Wednesday, August 13, 2008

Russian War Motives- Oil or Ethnic Politics?

Is the motive for Russia's Georgia invasion political or is it oil? Witht eh Eurasian rim a noted source for oil, don't discount the Georgia move as the first Russian action on its side of the Oil Wars of the 21st Century.

Take a look at this prescient 2006 article in Asia Times:

The United States' global energy-control strategy, it's now clear to most, was the actual reason for the highly costly regime change in Iraq, euphemistically dubbed "democracy" by Washington. But while it is preoccupied with implanting democracy in the Middle East, the United States is quietly being outflanked in the rush to secure and control major energy sources of the Persian Gulf, the Central Asian Caspian Basin, Africa and beyond.
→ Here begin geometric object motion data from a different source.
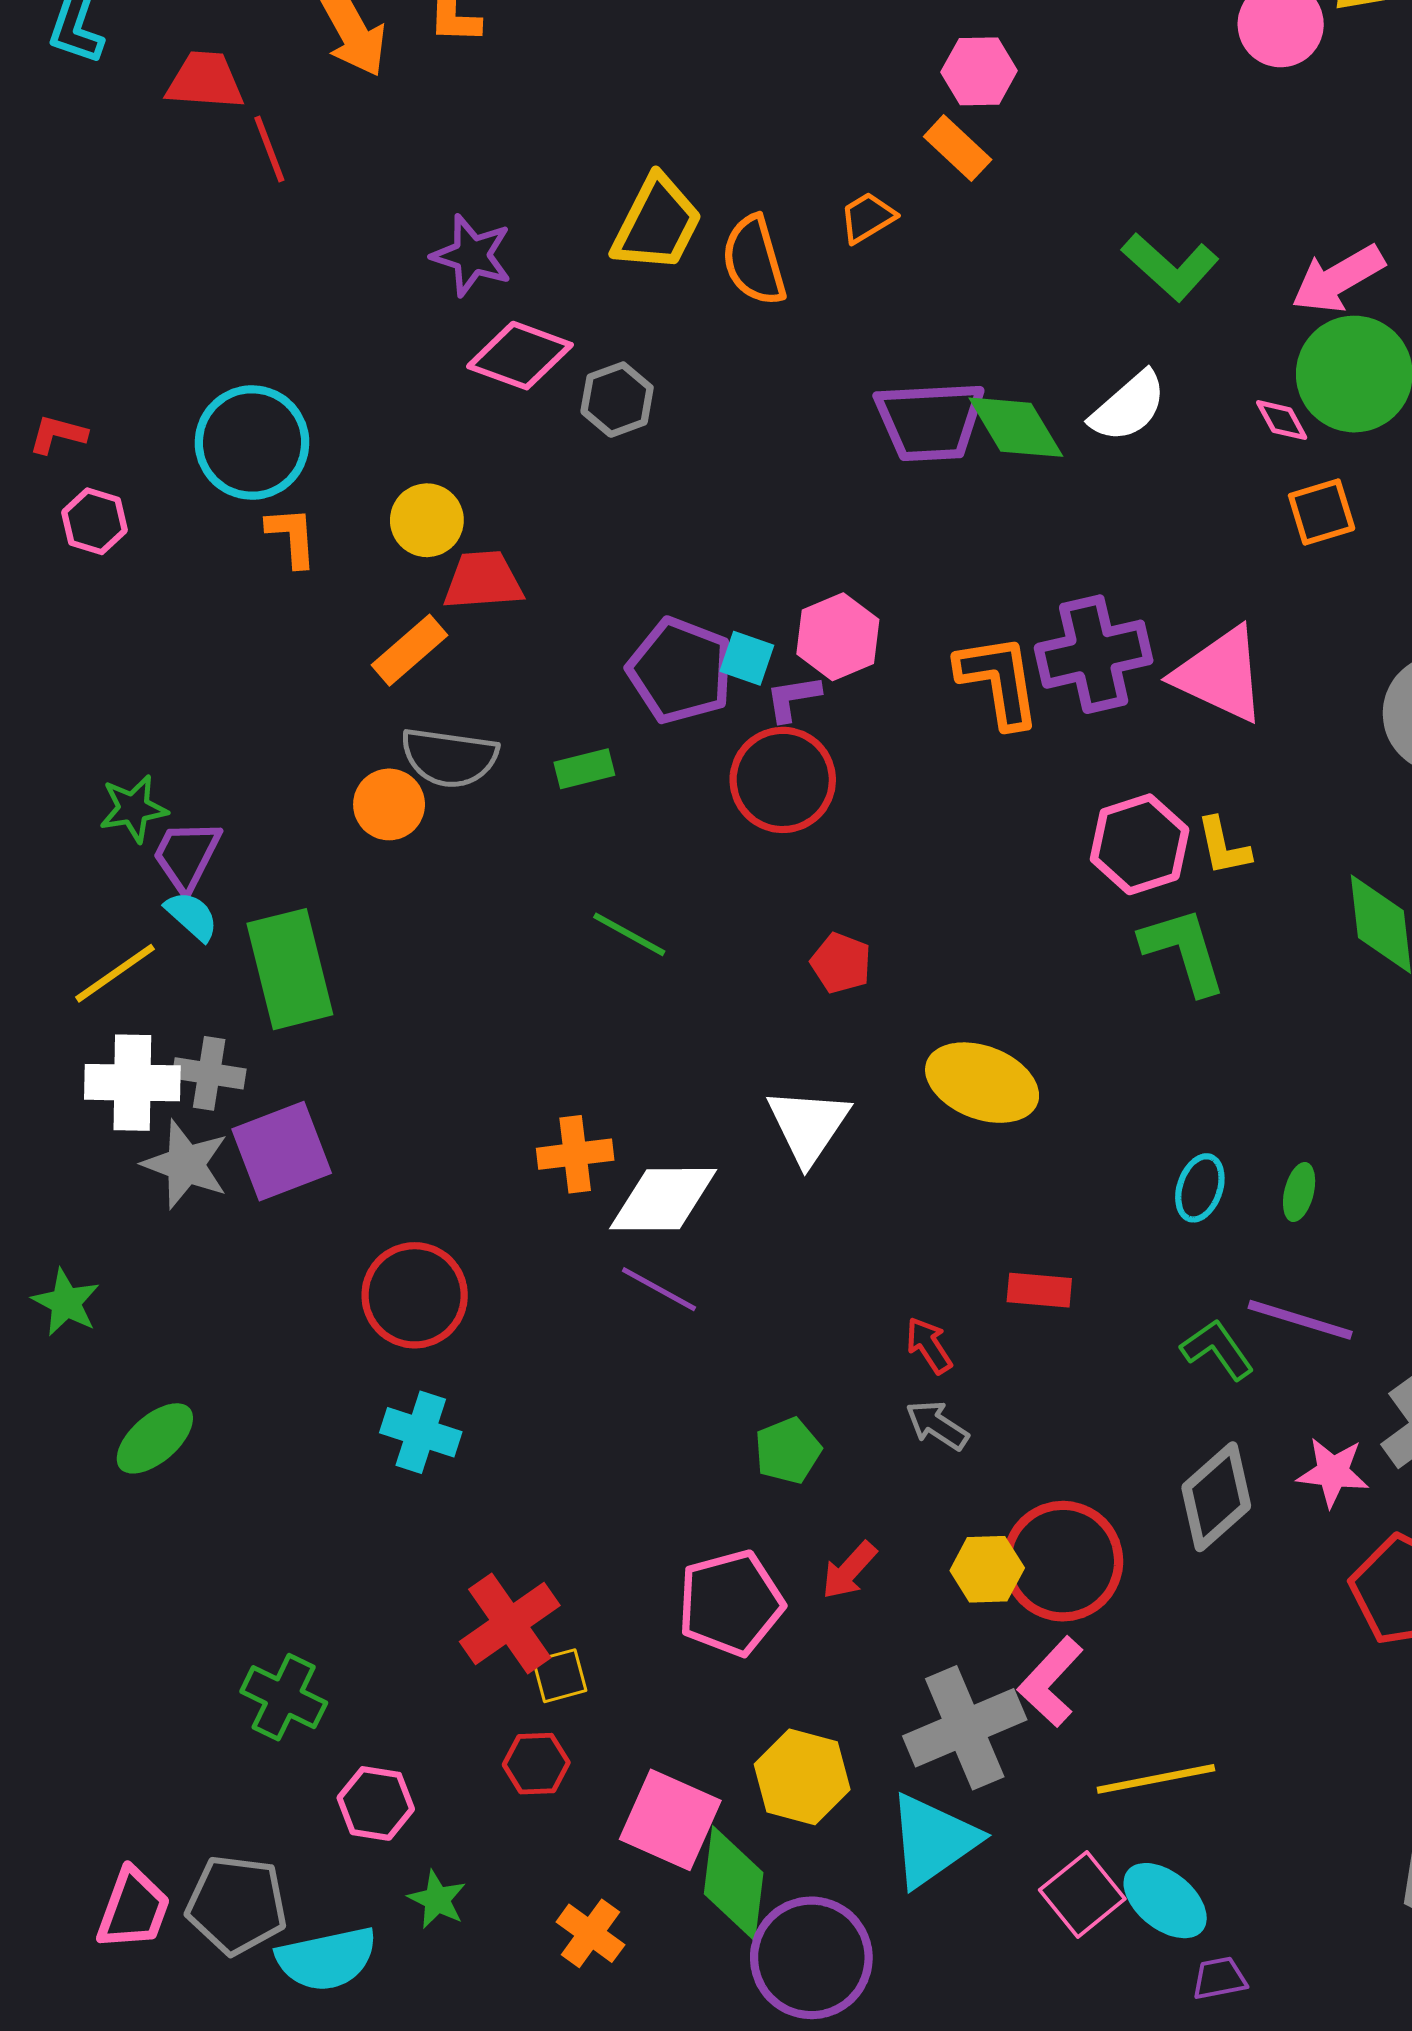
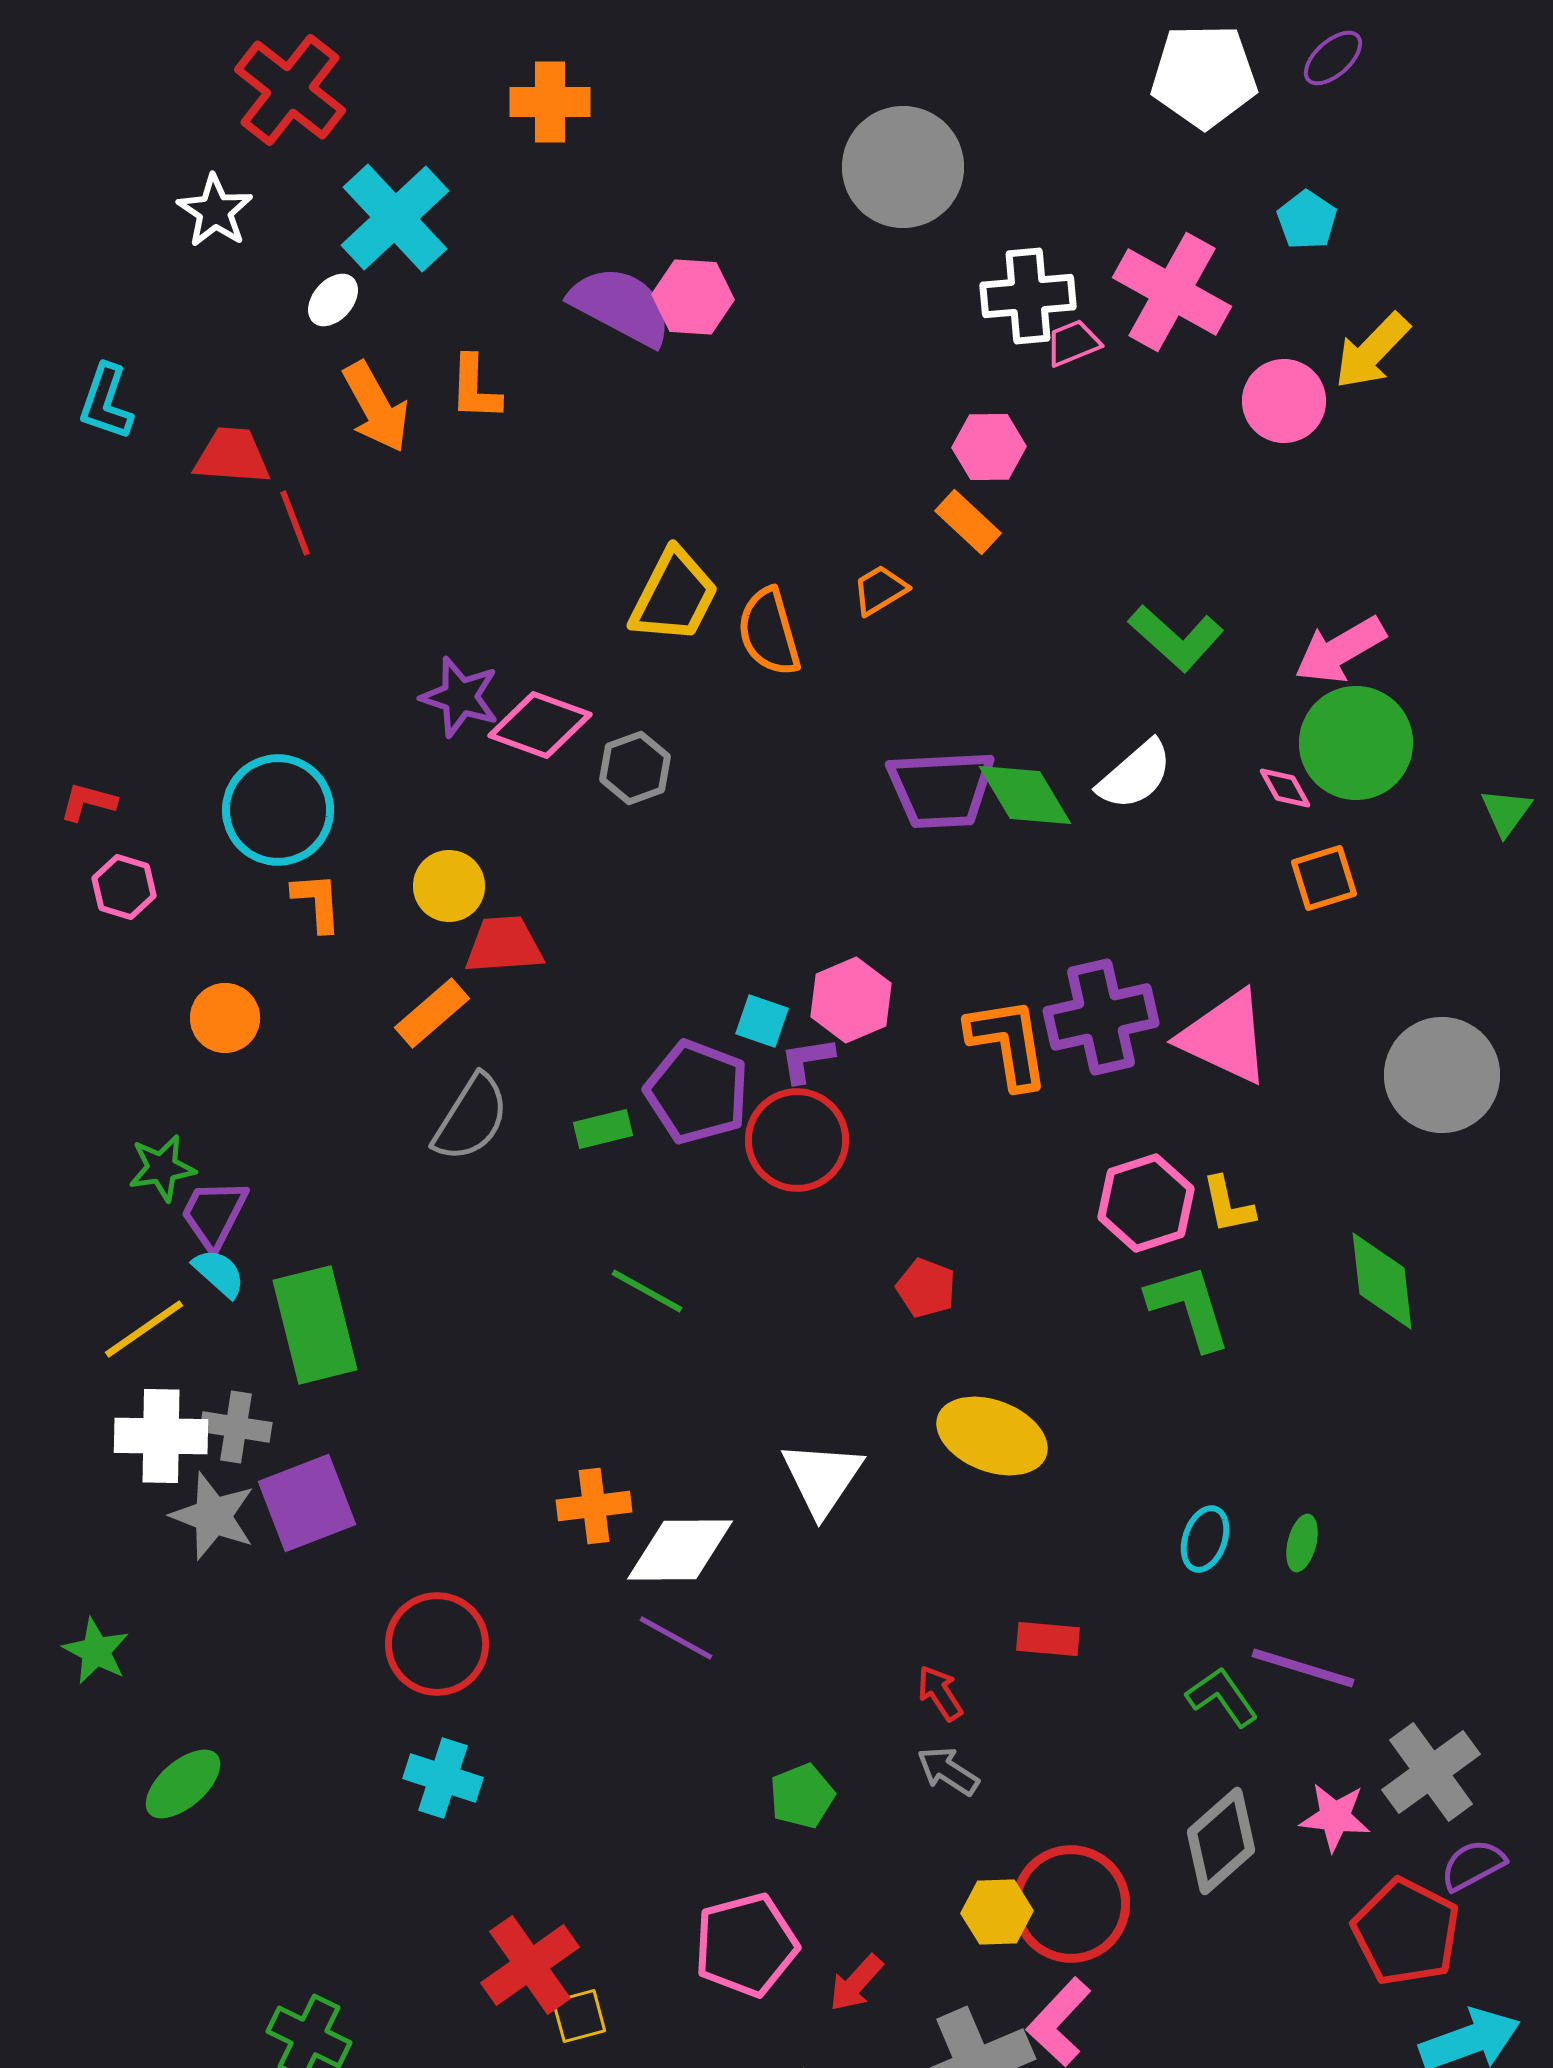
purple star: (472, 255) -> (460, 697), moved
purple pentagon: (680, 671) -> (697, 1092), moved
gray semicircle: (449, 757) -> (471, 1118), turned -66
orange circle: (389, 804) -> (225, 1018), moved
red pentagon: (841, 963) -> (926, 1288), moved
red arrow: (849, 1570) -> (856, 1983), moved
The quest for energy control has informed Washington's support for high-risk "color revolutions" in Georgia, Ukraine, Uzbekistan, Belarus and Kyrgyzstan in recent months.

[...]

Some in Washington are beginning to realize that important figures might have been too clumsy in recent public statements about both China and Russia, two nations whose cooperation in some form is essential to the success of the global US energy project.

[,,,]

If the trend of recent events continues, it won't be US-style democracy that is spreading, but rather Russian and Chinese influence over major oil and gas supplies.

Some in Washington are beginning to realize that important figures might have been too clumsy in recent public statements about both China and Russia, two nations whose cooperation in some form is essential to the success of the global US energy project.
[...]

Next Thursday, member nations of the Shanghai Cooperation Organization (SCO), led by China and Russia, will reportedly invite Iran, currently an observer, into full membership. Even if full membership is postponed, as has been mooted, the fact remains that Russia and China both want to seal closer cooperation with Iran in Eurasian energy cooperation.

The SCO was founded in June 2001 by China, Russia, Kazakhstan, Kyrgyzstan, Tajikistan and Uzbekistan. Its stated goal was to facilitate "cooperation in political affairs, economy and trade, scientific-technical, cultural, and educational spheres as well as in energy, transportation, tourism, and environment protection fields". Recently, however, the SCO is beginning to look like an energy-financial bloc in Central Asia consciously being developed to serve as a counter-pole to US hegemony.


Here is an interesting articla from the April 2007 edition of Oil and Gas, a trade magazine, on the strategic importance of Eurasia:

Since pipeline capacity will be unable to transport the desired quantity of Turkmen gas in 2010, a new pipeline should be constructed. One possibility is a pipeline along the Caspian seashore through Kazakhstan and Russia to Ukraine. The pipeline's length will be 3,000 km and cost an estimated $3 bln. Due to likely delays casued by tensions between competing interests construction of the pipeline would probably not be completed until after 2010.